The Family is a Pubis: Motoyuki Daifu and Tokyo

One of the entries in this years ‘Consumption’ themed Fifth Prix Prictet Photography Award was Motoyuki Daifu, a young photographer born in 1985 in the Bubble Economy of Tokyo and now living in Yokohama with his family.

Alongside other shortlisted artists — Adam Bartos, Rineke Dijkstra, Mishka Henner, Boris Mikhailov, Hong Hao, Juan Fernandeo Herran, Ahbraham Oghobase, Allan Sekula and Michael Schmidt — Daifu’s Project Family placed his own family placed at the centre of a universal image of domesticity and consumption.

“Tokyo is an important city for me…”

In a world of plastic products, the ‘age of business’ as Boris Mikhailov explains takes place as much at the supermarket as it does at home or in the office. His “search of formal solutions to translate this monotony of everyday life” is his response to the current social and political situation. Daifu’s search though is less deliberate and more informal, preserving the daily chaos seen from across the dinner table, as if pulled straight from Peter Greenaway’s film The Cook, The Thief, His Wife & Her Lover — a camouflage of apples, oranges, pineapples taking a showers, cellophane wrap and table cloth.

Seen in relation to other Japanese photographers, like the semi-autobiographical work of Nobuyoshi Araki, the question remains whether these are images of an extremely talented art-director in-the-making? Like Araki however, whats truth or not is of little importance. Photography is no longer a thing unto itself but a way of expressing the consequence of Daifu’s life in a city that places little importance on specific reproduction.

“I was born in Tokyo and I have been living in the vicinity of Tokyo for 28 years. My work is a consequence of my experience of life here (sic) and if I were to live in a different city, I would definitely produce very different work.” 
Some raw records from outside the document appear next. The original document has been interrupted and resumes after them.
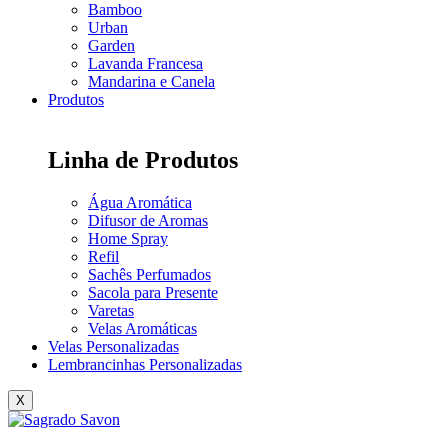
Bamboo
Urban
Garden
Lavanda Francesa
Mandarina e Canela
Produtos
Linha de Produtos
Água Aromática
Difusor de Aromas
Home Spray
Refil
Sachês Perfumados
Sacola para Presente
Varetas
Velas Aromáticas
Velas Personalizadas
Lembrancinhas Personalizadas
X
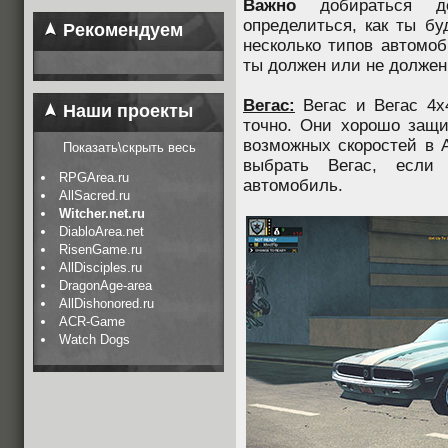
Важно
добираться до
определиться, как ты бу
Рекомендуем
несколько типов автомоб
ты должен или не должен
Вегас:
Вегас и Вегас 4
Наши проекты
точно. Они хорошо защ
возможных скоростей в 
Показать\скрыть весь
выбрать Вегас, если
RPGArea.ru
автомобиль.
AllSacred.ru
Witcher.net.ru
DiabloArea.net
RisenGame.ru
AllDisciples.ru
DragonAge-area
AllDishonored.ru
ACR-Game
Watch Dogs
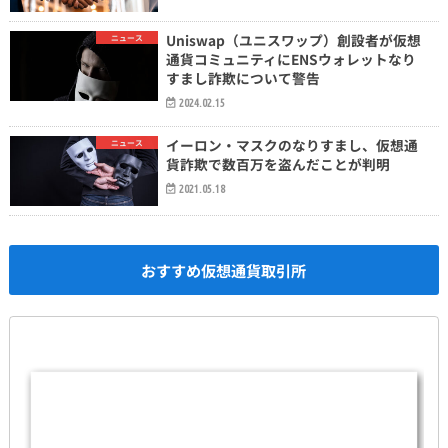
Uniswap（ユニスワップ）創設者が仮想
ニュース
通貨コミュニティにENSウォレットなり
すまし詐欺について警告
2024.02.15
イーロン・マスクのなりすまし、仮想通
ニュース
貨詐欺で数百万を盗んだことが判明
2021.05.18
おすすめ仮想通貨取引所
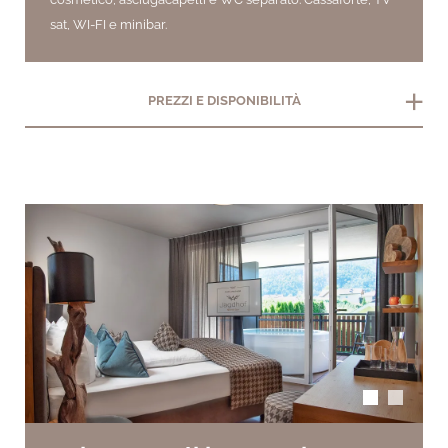
sat, WI-FI e minibar.
add
PREZZI E DISPONIBILITÀ
arrow_back_ios
arrow_forward_ios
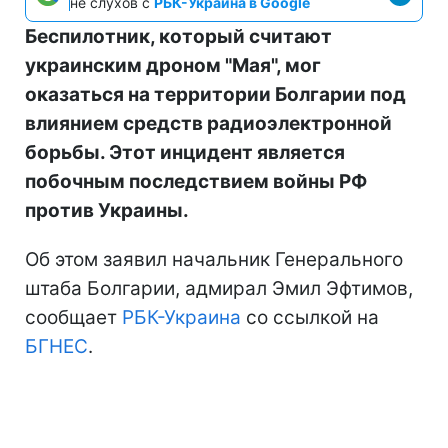
не слухов с
РБК-Украина в Google
Беспилотник, который считают
украинским дроном "Мая", мог
оказаться на территории Болгарии под
влиянием средств радиоэлектронной
борьбы. Этот инцидент является
побочным последствием войны РФ
против Украины.
Об этом заявил начальник Генерального
штаба Болгарии, адмирал Эмил Эфтимов,
сообщает
РБК-Украина
со ссылкой на
БГНЕС
.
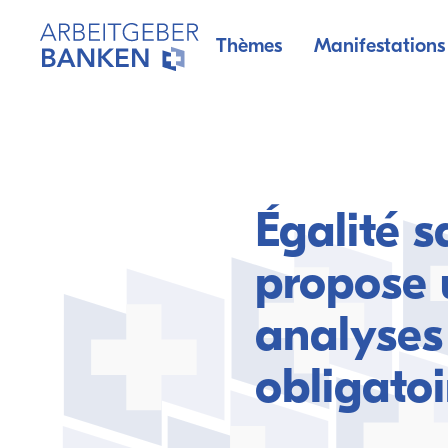
Thèmes
Manifestations
Égalité 
propose 
analyses 
obligatoi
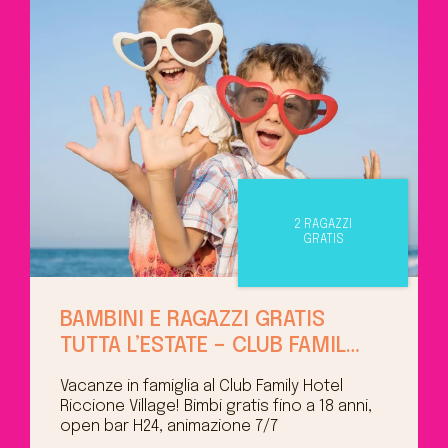
2 RAGAZZI
GRATIS
BAMBINI E RAGAZZI GRATIS
TUTTA L’ESTATE – CLUB FAMILY
HOTEL RICCIONE VILLAGE!
Vacanze in famiglia al Club Family Hotel
Riccione Village! Bimbi gratis fino a 18 anni,
open bar H24, animazione 7/7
Daifu is a hopeless romantic. The family is a Pubis, so I cover it in pretty panties from which Project Family and Still Life both feature, unflinchingly shows a typical family. Tokyo is the backdrop, along with the kitchen table, the constant distraction, lack of privacy and general lack of space. He’s celebrating Tokyo while laughing at it.

The truth is, Daifu’s equipped with a great sense of humour and compassion, one aimed squarely at loved ones; Ex-girlfriends; Siblings; Parents and in particular his mother. While at his brother is seen lying head on table next to remains of half-eaten fish bearing the same boss-eyed expression, his mother is reimagined in spectacular form, with a little help from friend and collaborator Ken Kagami. Their matriarchal vision is tongue-in-cheek yet undeniably respectful.

Vice Magazine’s Global Photo Collaborations (2013), saw Ken become Daifu’s model wearing the face of Daifu’s mother as a mask, after he proposed they collaborate. Without any explicit instruction of what to wear like they both created an amalgamation neither male or female but with hints of both. ‘Gari-Gari-Kun’ popsicle wrappers covered both nipples over a see-through raincoat. “Pear flavoured. Perfect for the summer” . Despite being November, their only regret was not choosing a different flavour. This probably doesn’t make a great deal of sense but, seen in context, this hardly matters. Initially the image of his mother in the future as homeless lent their piece the title of “FUTURE MOM”. Unconsciously Ken went along with it, stuffing his belly with old clothes and pushing a found trolley.

“As long as I live in Tokyo and am a Japanese photographer, Tokyo will remain an important place, full of a particular meaning.”

His success to date has been unorthodox to say the least, even by foreign standards. Gallery representation has been a very recent event. He’s part of the collaborative group SPACE CADET, a group of artists self-propelling in charge of their own shows and events and no doubt bound for greatness. Before being represented, he was published (Lovesody, Little Big Man, 2012), exhibited in New York at Lombard Freid Projects (2012) and this summer exhibits at Little Big Man Gallery in LA.

With further shows in Tokyo planned for later this year along with an appearance at Frieze London, the demand for Daifu’s very Japanese and Tokyo-centric  perspective will see him do great things. Its appeal is in how confounding this life seems to be but one we can all relate to in some small definable way.